Plutarque (Vie de Sylla, c. 64) rapporte que ce proverbe fut fait pour Sylla qui, dans sa jeunesse, s’étant montré d’un caractère jovial, doux et compâtissant, devint, pendant sa dictature, sévère, cruel, implacable.
Jean de Meung, dans le Roman de la Rose, soutient que les honneurs ne changent pas les mœurs, qu’ils ne font que les démasquer;
Car honneurs ne sont pas muance,
Ains sont signes de démonstrance
Quels mœurs en eulx devant avoient
Quant ès petits estats estoient.
Philippe II, roi d’Espagne, disait que peu d’estomacs étaient capables de digérer les grandes fortunes, et qu’une mauvaise nourriture n’engendrait pas tant de corruption dans les corps que les honneurs dans les esprits mal faits.

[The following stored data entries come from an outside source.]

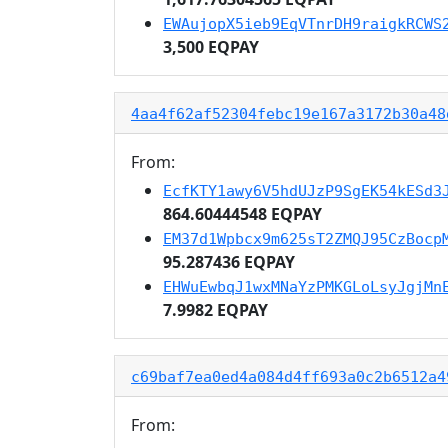
EWAujopX5ieb9EqVTnrDH9raigkRCWS
3,500 EQPAY
4aa4f62af52304febc19e167a3172b30a48
From:
EcfKTY1awy6V5hdUJzP9SgEK54kESd3
864.60444548 EQPAY
EM37d1Wpbcx9m625sT2ZMQJ95CzBocp
95.287436 EQPAY
EHWuEwbqJ1wxMNaYzPMKGLoLsyJgjMn
7.9982 EQPAY
c69baf7ea0ed4a084d4ff693a0c2b6512a4
From:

C’est beaucoup tirer de notre ami, dit La Bruyère, si, étant monté en faveur, il est encore un homme de notre connaissance.
Il villano nobilitato non cognosce suo padre.
Le vilain anobli ne connaît pas son père.
HONNI.—Honni soit qui mal y pense.
Suivant une tradition vulgaire, mais qui n’est appuyée d’aucune autorité ancienne, la comtesse Alix de Salisbury, dans un bal donné à la cour d’Édouard III, roi d’Angleterre, laissa tomber en dansant le ruban bleu qui attachait un élégant bas de chausse qu’on portait alors. Le monarque s’empressa de le ramasser, et ayant vu sourire plusieurs courtisans, qui n’avaient pas l’air de croire que cette faveur fût due au simple hasard, il dit à haute voix: Honni soit qui mal y pense. Et comme tout événement susceptible d’une tournure galante était célébré avec éclat parmi les guerriers de cette époque, le prince, en mémoire de celui-ci, institua l’ordre de la jarretière, auquel il donna pour devise les mots qu’il avait prononcés. Cette origine, quelque frivole qu’elle paraisse, n’est pas incompatible avec les mœurs de ce siècle (1349), et il est difficile, en effet, de rendre raison autrement de la devise et du signe particulier de la jarretière, ni l’un ni l’autre n’ayant aucun rapport sensible à des coutumes et à des ornements militaires de ce temps[55].
Le duc d’Orléans, père du roi Louis-Philippe, avait fait inscrire, dit-on, dans ses écuries la devise de l’ordre de la jarretière, en changeant l’orthographe du dernier mot: Honni soit qui mal y PANSE.